Bei Kempens Dezernent Michael Klee hält sich die große Freude allerdings in Grenzen. Die Lösung sei nicht der große Wurf, den er sich vom Land erhofft hatte. „Ich hätte erwartet, dass das Land Parameter für die Vereinheitlichung der Gebühren festsetzt“, so Klee.

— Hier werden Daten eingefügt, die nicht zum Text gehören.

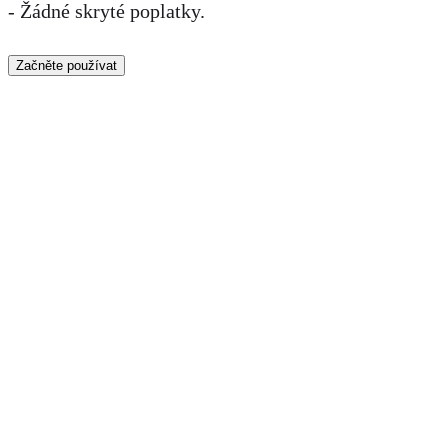
- Žádné skryté poplatky.
Začněte používat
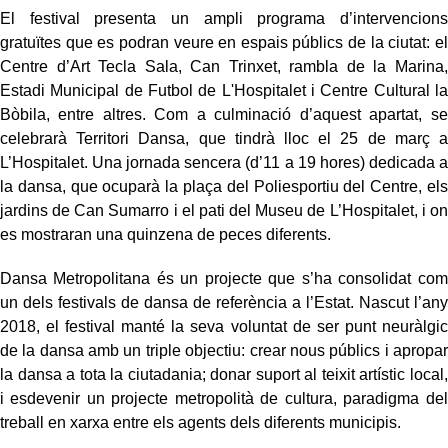
El festival presenta un ampli programa d’intervencions
gratuïtes que es podran veure en espais públics de la ciutat: el
Centre d’Art Tecla Sala, Can Trinxet, rambla de la Marina,
Estadi Municipal de Futbol de L'Hospitalet i Centre Cultural la
Bòbila, entre altres. Com a culminació d’aquest apartat, se
celebrarà Territori Dansa, que tindrà lloc el 25 de març a
L’Hospitalet. Una jornada sencera (d’11 a 19 hores) dedicada a
la dansa, que ocuparà la plaça del Poliesportiu del Centre, els
jardins de Can Sumarro i el pati del Museu de L’Hospitalet, i on
es mostraran una quinzena de peces diferents.
Dansa Metropolitana és un projecte que s’ha consolidat com
un dels festivals de dansa de referència a l’Estat. Nascut l’any
2018, el festival manté la seva voluntat de ser punt neuràlgic
de la dansa amb un triple objectiu: crear nous públics i apropar
la dansa a tota la ciutadania; donar suport al teixit artístic local,
i esdevenir un projecte metropolità de cultura, paradigma del
treball en xarxa entre els agents dels diferents municipis.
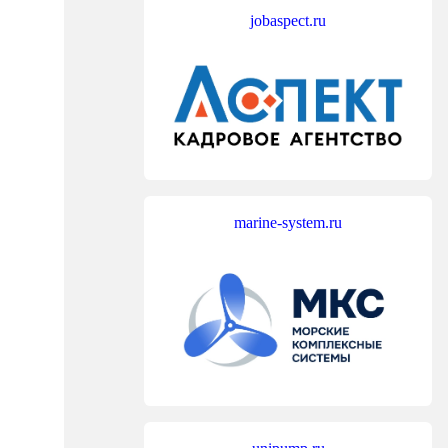
jobaspect.ru
marine-system.ru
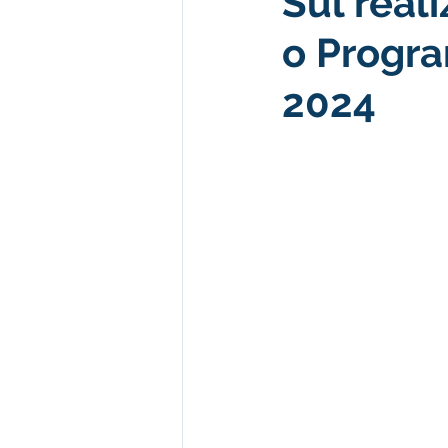
Sul real
o Progra
Desenvolvimento econômico e 
2024
Obras e Desenvolvimento Urba
Limpeza
Festival da Farinh
Festival da Farinha 2026
No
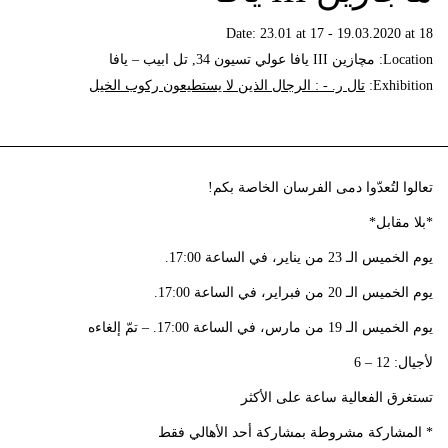
Date:
23.01 at 17 - 19.03.2020 at 18
Location:
مچازين III يافا عولي تسيون 34, تل ابيب – يافا
Exhibition:
تال ر. - : الرجال الذين لا يستطيعون ركوب الخيل
تعالوا لتُعدّوا دمى الفرسان الخاصة بكم!
*بلا مقابل*
يوم الخميس الـ 23 من يناير، في الساعة 17:00.
يوم الخميس الـ 20 من فبراير، في الساعة 17:00.
يوم الخميس الـ 19 من مارس، في الساعة 17:00. – تمّ إلغاءه
لأجيال: 12 – 6
تستغرق الفعالية ساعة على الأكثر
* المشاركة مشروطة بمشاركة أحد الأهالي فقط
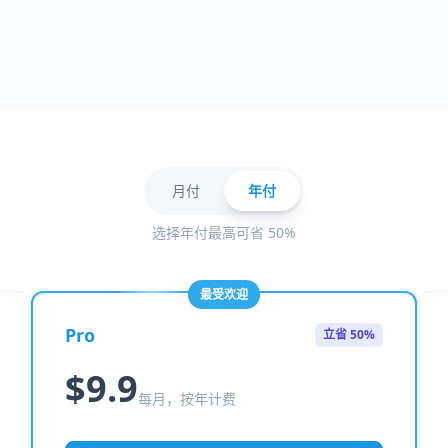
月付
年付
选择年付最高可省 50%
最受欢迎
Pro
立省 50%
$9.9
每月，按年计费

Die Unterschiede zwischen den einzelnen Kommunen sind laut Klee gravierend. Einige Städte verzichten komplett auf einen Elternbeitrag, anderen haben verschiedenste Staffelungen nach Alter der Kinder, Einkommen und für Geschwister. Daher sei eine Vereinheitlichung durchaus komplex, so Klee. Sobald das Land Vorgaben macht, könnten die Kommunen verlangen, dass das Land auch die Kosten übernimmt. Eine generelle Beitragsfreiheit in NRW hat das Land vorerst ausgeschlossen. Nach Schätzungen des NRW-Familienministeriums würde dies 750 bis 800 Millionen Euro kosten.

Personelle Probleme
werden nicht gelöst

Kempens Dezernent hält es für besonders problematisch, dass er bisher keine Lösung sieht, um die personelle Frage zu lösen. Einer Studie für das Bundesfamilienministerium zufolge werden bis 2030 fast 200 000 Fachkräfte in Kindergärten und Grundschulen fehlen. Das Bundesfamilienministerium hat bereits ein Förderprogramm angekündigt.

Klee hofft, dass die offenen Fragen bei der Landesregierung parallel weiter angepackt werden. Zumindest geht der Dezernent nicht davon aus, dass das zweite beitragsfreie Jahr die Nachfrage verändern wird. Denn im Bereich der Kinder über drei Jahren – und die neue Regelung würde ja die Vierjährigen betreffen – rechnet man in Kempen ohnehin mit einer Versorgungsquote von 100 Prozent.

Das Geld vom Land wird wohl nicht die gesamten wegfallenden Elternbeiträge abdecken, schätzt Klee. Bisher ist es so, dass eine Pauschale gezahlt wird und 20 bis 30 Prozent der Kosten bei der Stadt hängenbleiben könnten. Diese Berechnung beziehe sich aber noch auf eine alte Satzung.

Kempen hat eine Gebührenstaffelung in 22 Stufen von „ab 20 000 Euro“ bis „über 125 000 Euro“ Jahreseinkommen.  Bis 20 000 Euro Jahreseinkommen zahlen Eltern nichts für den Kita-Platz, bis 25 000 Euro geht es bei 47 Euro für einen 45-Stunden-Platz für ein Kind über drei Jahren los (bei Kindern unter drei Jahren 59 Euro). Der Spitzensatz liegt bei 527 Euro (bei 45 Stunden für Kinder unter drei Jahren bei 673 Euro).

Lokalpolitisch sorgen die Kita-Gebühren immer wieder für Diskussionen. Zuletzt hatten sich die Mitglieder des Rates mit dem Antrag der Fraktion von Bündnis’90/Die Grünen befasst, die mit Blick auf die gute Haushaltslage gefordert hatte, die Beiträge um 15 Prozent zu senken. Knapp zwei Millionen Euro bringen die Elternbeiträge der Stadtkasse. Eine Mehrheit gab es für diesen Vorschlag allerdings nicht. Daher schauen auch die Kempener Politiker immer wieder nach Düsseldorf und erhoffen sich von dort eine Lösung.